Copa Media—Siapa yang nggak tahu dengan film The Raid? Sebuah film aksi harapan Gareth Evans yang digadang-gadang sebagai film terbaik buatan anak bangsa. Konsep cerita hingga koreografi yang ditampilkan sangat memanjakan mata, tak khayal jika banyak digemari, kala itu.
Gambar: svklimkin / Pixabay
Dari film ini lah, beberapa aktor asal Indonesia terpilih untuk mewakili film dengan genre yang sama di mancanegara. Aura sangar dari Iko Uwais, Yayan Ruhian, serta antagonis utama Ray Sahetapy di film ini membuat rumah produksi luar negeri mulai melirik aktor-aktor guna dikontrak.

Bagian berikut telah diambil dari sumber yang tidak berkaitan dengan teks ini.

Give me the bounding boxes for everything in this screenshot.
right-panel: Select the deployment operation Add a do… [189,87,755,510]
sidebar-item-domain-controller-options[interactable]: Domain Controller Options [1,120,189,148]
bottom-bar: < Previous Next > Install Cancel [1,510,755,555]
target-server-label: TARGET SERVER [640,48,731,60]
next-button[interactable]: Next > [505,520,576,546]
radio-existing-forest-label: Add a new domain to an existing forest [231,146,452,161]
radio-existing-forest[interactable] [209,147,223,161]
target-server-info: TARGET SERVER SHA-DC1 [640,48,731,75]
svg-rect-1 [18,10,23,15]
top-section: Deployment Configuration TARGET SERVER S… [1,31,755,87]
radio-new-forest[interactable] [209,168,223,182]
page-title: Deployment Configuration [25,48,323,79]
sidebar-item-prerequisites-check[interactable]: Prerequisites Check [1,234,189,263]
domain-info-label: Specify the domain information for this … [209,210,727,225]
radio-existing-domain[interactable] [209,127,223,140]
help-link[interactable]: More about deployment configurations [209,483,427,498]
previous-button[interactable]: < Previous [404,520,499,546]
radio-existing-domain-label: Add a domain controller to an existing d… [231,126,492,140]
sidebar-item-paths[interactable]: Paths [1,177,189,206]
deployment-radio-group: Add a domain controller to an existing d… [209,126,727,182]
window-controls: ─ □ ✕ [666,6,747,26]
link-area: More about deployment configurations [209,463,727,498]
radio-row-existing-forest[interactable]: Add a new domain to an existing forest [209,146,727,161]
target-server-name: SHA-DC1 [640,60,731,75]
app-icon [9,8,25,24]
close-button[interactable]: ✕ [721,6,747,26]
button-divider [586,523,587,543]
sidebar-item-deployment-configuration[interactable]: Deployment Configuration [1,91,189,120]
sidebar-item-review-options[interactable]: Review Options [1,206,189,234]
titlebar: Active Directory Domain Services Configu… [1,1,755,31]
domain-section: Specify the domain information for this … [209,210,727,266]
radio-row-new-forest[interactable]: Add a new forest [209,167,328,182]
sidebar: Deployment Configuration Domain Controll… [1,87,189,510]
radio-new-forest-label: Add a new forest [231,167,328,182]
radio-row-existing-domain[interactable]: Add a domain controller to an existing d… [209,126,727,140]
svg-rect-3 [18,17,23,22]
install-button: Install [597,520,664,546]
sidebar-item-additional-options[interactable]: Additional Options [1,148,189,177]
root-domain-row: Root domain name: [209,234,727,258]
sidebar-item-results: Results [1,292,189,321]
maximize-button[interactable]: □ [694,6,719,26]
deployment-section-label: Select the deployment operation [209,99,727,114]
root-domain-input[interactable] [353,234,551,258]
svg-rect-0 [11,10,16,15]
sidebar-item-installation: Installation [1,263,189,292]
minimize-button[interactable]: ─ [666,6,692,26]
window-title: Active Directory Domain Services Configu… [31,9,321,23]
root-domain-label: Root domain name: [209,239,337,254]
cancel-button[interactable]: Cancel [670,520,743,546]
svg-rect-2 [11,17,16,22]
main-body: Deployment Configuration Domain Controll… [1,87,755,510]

Sisi buruk dari bagusnya film The Raid
Jujur, saya sendiri juga belum bisa lepas dari kekaguman kepada film ini, sekalipun film ini sudah tayang sejak 2011 silam. Namun, saya juga melihat sisi buruk dari mendunianya film garapan anak bangsa satu ini. Sisi buruk inilah yang bikin industri perfilman di Indonesia nggak digemari oleh saya sebagai salah satu warga negara, khususnya untuk genre film aksi.
Standar film aksi terbagus membuat film-film aksi yang baru berkutat untuk turut menggunakan format koreografi yang sama sebagai bentuk usaha untuk menyamai, atau bahkan ingin menandingi koreografi yang disajikan The Raid. Atau, bisa saya bilang, film bergenre aksi masa kini terlalu The Raid sentris.

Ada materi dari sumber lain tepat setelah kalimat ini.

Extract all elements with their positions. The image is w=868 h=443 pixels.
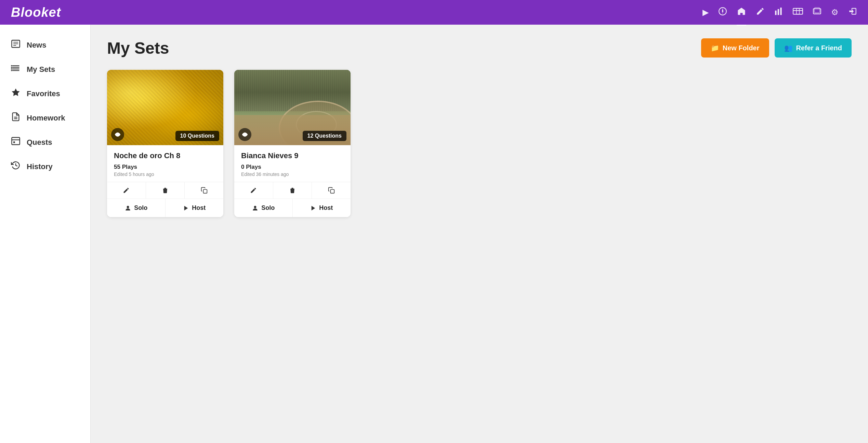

Hanya cocok di film The Raid saja
Gerakan-gerakan seni silat dipertontonkan untuk melawan gerombolan orang yang menyerang secara keroyokan. Beberapa, penyerang ada yang menggunakan tangan kosong, ada pula yang memegang senjata tajam. Semua lawan itu turut terhempas terbang imbas kelihaian beladiri yang diperagakan.
Adegan seperti ini terlihat epik di film The Raid, tapi sangat "nggak banget" kalau dilakukan juga di film lain. Bukan berarti saya terlalu fanatik kepada film yang saya kagumi, apalagi benci dengan seni beladiri. Melainkan, sepertinya gerakan-gerakan dalam adegan pertarungan bisa sedikit ditingkatkan biar nggak begitu-begitu saja.
Film luar bisa, loh, bikin koreografi berbeda
"Ah, semua film aksi pasti koreografinya seperti itu," mungkin kalimat ini terbesit di kepala pembaca saat menyimak tulisan saya ini. Tapi, cobalah nonton film-film luar negeri yang bergenre aksi. Menurut saya, perasaan saat menonton sangat jauh berbeda dibandingkan dengan menonton film aksi dalam negeri.
Film John Wick misalnya, memang pertarungan di film tersebut keroyokan. Sekalipun ada aktor The Raid yang tampil di sana, saya sama sekali nggak merasa ada sentuhan The Raid sentris pada film ini. Nggak ada sama sekali ganjalan dalam hati saat menonton, semua alurnya bisa saya nikmati.
Saya suka film aksi luar negeri, apalagi kalau ditambah satu genre lagi, yakni superhero. Aksi sosok pahlawan dalam menumpas kejahatan nggak mungkin diceritakan tanpa pertengkaran. Oleh sebab itu, saya kira genre film superhero juga bisa dikatakan sebagai subgenre film aksi.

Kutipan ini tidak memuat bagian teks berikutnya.